A second interpretation of the applicable premium for the subsidy is the amount of a premium that an employee would otherwise be responsible to pay in lieu of the Act.  With the example above, this interpretation would provide that the subsidy would be calculated from the $2,000, as the employee would only have had to pay for this amount under the severance agreement.

Employers should be aware of these potential differences in the Act’s interpretation and their resulting effects upon the subsidies and severance agreements.  It is hoped that this uncertainty will be resolved when Department of Treasury issues its guidance on the law.

DOL Review of Denials

Where eligible individuals are denied treatment by group health plans, the Act provides that the Department of Labor shall, upon an individual’s application, provide an expedited review and make a final determination within 15 business days.
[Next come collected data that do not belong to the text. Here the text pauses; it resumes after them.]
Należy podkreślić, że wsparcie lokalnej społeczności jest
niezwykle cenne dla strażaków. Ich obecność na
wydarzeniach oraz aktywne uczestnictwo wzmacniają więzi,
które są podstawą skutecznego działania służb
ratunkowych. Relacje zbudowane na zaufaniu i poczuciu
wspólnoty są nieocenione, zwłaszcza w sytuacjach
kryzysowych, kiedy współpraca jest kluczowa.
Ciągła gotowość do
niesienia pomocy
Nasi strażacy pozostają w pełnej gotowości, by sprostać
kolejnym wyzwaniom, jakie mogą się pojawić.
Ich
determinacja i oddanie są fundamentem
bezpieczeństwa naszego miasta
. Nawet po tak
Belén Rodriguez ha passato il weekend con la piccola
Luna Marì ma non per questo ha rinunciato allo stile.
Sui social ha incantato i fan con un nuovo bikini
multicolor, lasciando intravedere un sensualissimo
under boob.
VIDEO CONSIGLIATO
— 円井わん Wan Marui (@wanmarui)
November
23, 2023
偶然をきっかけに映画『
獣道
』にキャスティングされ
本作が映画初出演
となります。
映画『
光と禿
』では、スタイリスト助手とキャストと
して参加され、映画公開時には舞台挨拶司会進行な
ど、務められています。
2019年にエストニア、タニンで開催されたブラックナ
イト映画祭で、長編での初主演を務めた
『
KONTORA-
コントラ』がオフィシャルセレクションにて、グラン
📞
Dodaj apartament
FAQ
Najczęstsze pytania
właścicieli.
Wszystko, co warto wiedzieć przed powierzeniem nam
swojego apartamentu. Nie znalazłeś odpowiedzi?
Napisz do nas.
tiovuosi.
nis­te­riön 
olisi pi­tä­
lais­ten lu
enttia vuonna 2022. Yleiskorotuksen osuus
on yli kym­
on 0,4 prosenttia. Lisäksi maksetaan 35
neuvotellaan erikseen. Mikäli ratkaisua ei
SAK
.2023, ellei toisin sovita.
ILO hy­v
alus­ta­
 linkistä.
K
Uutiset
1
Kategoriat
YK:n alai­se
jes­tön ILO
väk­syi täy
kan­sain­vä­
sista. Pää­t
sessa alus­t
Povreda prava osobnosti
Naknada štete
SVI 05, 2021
It is anticipated that the Secretary of Treasury may issue regulations on these provisions of the Act.  Please check our website for updates, or contact your MBJ attorney for the most up-to-date information.

Sean O’Connor is an attorney at Morgan Brown & Joy, LLP and may be reached at (617) 523-6666,  or at  Morgan, Brown & Joy, LLP focuses exclusively on representing employers in employment and labor matters.

This publication, which may be considered advertising under the ethical rules of certain jurisdictions, should not be construed as legal advice or a legal opinion on any specific facts or circumstances by Morgan, Brown & Joy, LLP and its attorneys.  This newsletter is intended for general information purposes only and you should consult an attorney concerning any specific legal questions you may have.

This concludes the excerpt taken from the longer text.